Ella se sonrió débilmente y murmuró:

—Es una niña.

—¡Estupendo! —repuso el plomero, bromeando para animarla—. Yo había encargado una niña y se me ha complacido. Está visto, haces todo cuanto quiero…

Y tomando a la niña continuó:

—Venga que la vea un poco, ¡señorita Souillon! (puerca)… Tiene usted una carita bien negra; pero no hay que apurarse, ya blanqueará; es preciso que sea usted seria y no coquetee, hay que ser juiciosa como papá y mamá.

Gervasia, callada, miraba a su hija con los ojos muy abiertos, un tanto ensombrecidos de tristeza. Bajó la cabeza; habría querido un niño, porque los muchachos se desenvuelven siempre mejor y no corren tantos riesgos en este París. La comadrona tomó la muñeca de manos de Coupeau. Prohibió también a Gervasia que hablara; ya era mala cosa que se hiciera tanto ruido alrededor. Entonces el plomero dijo que sería preciso avisar a mamá Coupeau y a los Lorilleux; pero se moría de hambre, quería comer antes. Fue una contrariedad para la recién parida verle servirse a sí mismo, correr a la cocina, buscar el guiso, comer en un plato sopero y que no encontrase el pan. A pesar de la prohibición se lamentaba, revolviéndose entre las sábanas. Había sido una tonta no pudiendo poner la mesa; el dolor la había tirado al suelo como si la hubieran dado un garrotazo. Su pobre marido dejaría de quererla al verla allí tan descansada y él comiendo tan mal. ¿Estarían las patatas bastante cocidas?… No se acordaba si les había echado sal.
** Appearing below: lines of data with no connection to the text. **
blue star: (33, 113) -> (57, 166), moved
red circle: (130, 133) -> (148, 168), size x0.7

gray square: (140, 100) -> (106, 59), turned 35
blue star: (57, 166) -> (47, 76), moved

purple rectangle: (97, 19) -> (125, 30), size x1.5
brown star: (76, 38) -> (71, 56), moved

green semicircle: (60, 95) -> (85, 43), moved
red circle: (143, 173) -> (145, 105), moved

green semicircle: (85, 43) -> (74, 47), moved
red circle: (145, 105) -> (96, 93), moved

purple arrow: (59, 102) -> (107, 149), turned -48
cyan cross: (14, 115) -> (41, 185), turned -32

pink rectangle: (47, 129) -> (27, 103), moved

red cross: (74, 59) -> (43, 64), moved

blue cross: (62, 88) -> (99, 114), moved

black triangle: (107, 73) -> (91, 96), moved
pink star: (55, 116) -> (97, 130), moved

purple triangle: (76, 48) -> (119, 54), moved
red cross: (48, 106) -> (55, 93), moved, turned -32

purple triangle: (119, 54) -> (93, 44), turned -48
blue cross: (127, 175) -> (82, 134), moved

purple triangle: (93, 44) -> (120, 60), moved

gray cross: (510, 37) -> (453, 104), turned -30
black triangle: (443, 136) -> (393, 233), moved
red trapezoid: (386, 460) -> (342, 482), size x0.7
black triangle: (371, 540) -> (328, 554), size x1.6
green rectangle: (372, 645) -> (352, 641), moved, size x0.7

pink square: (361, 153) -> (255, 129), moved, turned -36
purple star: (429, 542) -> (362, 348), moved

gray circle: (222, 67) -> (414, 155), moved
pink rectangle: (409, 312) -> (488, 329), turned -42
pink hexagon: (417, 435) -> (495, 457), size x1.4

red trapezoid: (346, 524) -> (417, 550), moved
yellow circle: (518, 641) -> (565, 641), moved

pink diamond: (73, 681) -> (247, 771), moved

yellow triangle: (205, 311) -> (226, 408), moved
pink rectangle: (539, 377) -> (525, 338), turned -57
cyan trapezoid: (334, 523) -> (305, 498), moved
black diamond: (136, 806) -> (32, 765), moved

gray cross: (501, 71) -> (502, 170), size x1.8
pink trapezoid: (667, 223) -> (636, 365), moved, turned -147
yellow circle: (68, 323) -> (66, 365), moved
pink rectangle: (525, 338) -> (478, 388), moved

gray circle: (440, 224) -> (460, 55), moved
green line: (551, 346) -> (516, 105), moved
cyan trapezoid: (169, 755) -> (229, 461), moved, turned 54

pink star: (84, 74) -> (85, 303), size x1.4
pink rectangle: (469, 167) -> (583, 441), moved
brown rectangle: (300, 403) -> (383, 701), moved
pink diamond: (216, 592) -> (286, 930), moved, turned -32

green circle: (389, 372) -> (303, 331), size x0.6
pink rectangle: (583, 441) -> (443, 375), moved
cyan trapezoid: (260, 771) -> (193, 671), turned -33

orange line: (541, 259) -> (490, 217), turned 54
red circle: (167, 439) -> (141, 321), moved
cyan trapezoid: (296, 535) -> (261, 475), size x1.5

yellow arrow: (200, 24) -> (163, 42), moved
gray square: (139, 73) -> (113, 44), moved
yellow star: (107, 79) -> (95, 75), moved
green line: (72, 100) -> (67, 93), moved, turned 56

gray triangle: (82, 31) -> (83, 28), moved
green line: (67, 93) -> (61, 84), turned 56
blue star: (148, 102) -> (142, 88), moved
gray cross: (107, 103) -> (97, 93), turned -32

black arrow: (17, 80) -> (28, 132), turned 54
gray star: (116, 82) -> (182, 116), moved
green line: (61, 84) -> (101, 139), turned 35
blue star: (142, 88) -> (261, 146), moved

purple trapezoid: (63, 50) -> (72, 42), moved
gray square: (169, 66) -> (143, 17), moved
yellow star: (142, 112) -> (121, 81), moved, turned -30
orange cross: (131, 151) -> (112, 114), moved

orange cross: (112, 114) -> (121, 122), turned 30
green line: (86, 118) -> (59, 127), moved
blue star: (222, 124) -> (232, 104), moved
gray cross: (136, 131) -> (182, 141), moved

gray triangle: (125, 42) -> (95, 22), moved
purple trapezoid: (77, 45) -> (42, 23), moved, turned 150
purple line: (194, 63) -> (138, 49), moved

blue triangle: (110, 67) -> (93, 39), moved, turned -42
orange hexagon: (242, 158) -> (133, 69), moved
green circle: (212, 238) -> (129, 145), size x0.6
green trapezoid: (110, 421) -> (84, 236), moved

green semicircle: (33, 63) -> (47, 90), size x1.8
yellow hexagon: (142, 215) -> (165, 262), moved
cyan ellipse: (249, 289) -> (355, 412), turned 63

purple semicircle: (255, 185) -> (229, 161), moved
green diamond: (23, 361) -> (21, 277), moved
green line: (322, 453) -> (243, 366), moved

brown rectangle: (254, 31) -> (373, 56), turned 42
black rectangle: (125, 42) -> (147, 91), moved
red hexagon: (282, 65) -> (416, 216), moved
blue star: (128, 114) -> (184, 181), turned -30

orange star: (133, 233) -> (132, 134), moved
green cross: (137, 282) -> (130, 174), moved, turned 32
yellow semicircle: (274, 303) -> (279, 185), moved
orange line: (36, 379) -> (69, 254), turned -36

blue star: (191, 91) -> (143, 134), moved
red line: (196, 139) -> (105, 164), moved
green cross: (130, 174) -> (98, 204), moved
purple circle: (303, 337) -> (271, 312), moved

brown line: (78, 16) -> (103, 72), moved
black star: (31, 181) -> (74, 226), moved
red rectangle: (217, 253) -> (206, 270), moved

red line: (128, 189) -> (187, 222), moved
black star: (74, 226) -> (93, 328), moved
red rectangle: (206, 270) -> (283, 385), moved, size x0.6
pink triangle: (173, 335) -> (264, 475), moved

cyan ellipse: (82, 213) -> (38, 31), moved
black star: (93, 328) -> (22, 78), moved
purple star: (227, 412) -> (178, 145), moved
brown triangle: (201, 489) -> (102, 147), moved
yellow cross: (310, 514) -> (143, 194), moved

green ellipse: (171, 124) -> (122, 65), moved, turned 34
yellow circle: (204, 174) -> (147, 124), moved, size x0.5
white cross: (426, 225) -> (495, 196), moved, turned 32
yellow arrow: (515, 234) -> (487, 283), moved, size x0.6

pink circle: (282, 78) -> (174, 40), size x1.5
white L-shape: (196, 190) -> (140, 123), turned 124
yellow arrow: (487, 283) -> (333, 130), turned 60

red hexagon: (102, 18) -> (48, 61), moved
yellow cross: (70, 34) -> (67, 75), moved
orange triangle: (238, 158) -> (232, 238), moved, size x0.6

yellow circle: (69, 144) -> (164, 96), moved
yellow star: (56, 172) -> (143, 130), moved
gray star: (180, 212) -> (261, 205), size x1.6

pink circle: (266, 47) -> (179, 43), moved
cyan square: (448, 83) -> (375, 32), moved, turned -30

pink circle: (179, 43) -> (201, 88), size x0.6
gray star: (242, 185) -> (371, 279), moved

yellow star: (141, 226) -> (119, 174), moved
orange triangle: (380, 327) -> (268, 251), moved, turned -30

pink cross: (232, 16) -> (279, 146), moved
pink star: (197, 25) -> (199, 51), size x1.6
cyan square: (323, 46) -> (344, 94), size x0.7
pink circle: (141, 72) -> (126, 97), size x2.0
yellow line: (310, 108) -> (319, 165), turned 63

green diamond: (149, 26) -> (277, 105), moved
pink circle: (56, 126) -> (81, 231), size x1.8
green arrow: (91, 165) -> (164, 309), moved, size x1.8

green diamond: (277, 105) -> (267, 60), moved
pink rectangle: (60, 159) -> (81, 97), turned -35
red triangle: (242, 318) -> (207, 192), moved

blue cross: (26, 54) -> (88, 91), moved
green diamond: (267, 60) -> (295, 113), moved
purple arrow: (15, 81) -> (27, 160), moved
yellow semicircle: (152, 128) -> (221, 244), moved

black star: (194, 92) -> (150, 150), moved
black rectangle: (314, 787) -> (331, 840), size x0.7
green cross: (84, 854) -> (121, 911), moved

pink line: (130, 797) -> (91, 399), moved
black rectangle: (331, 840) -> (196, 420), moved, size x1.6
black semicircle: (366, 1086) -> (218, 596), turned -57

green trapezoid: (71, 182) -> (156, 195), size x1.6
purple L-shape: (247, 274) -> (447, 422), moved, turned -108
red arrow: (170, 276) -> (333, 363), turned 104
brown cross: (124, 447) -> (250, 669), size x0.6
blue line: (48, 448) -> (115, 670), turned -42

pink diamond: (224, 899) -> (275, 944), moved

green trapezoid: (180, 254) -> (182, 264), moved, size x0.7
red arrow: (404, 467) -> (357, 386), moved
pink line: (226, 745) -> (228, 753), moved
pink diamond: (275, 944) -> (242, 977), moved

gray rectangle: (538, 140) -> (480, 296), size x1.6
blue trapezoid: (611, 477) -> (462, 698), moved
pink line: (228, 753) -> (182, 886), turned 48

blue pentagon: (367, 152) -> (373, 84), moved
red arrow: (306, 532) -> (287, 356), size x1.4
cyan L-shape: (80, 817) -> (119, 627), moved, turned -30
—¡Cállese! —gritó la comadrona.

—¡Oh! no podrá impedirle que se dé mal rato —dijo Coupeau con la boca llena—. Si no estuviera usted aquí, estoy seguro que se levantaría a partirme el pan… Estáte quieta boca arriba, tontona. Si no obedeces, ni en quince días te verás de pie… Está muy bueno tu guisado. Usted comerá conmigo, ¿no es cierto, señora?

La comadrona no aceptó; pero se dispuso a beberse un vaso de vino, porque la había emocionado, decía, encontrar a la infeliz mujer con el bebé sobre la estera. Coupeau marchó por fin a dar la noticia a la familia. Una media hora después vino con toda la gente: mamá Coupeau, los Lorilleux y la señora Lerat, que se encontraba en casa de éstos cuando él llegó. Los Lorilleux, ante la prosperidad de la pareja, estaban muy amables, elogiando a Gervasia desmedidamente, pero dejando escapar gestecillos restrictivos, movimientos de cabeza y de párpados como para posponer su verdadero juicio. En fin, ellos sabían lo que sabían; pero en modo alguno querían ir contra la opinión de todo el barrio.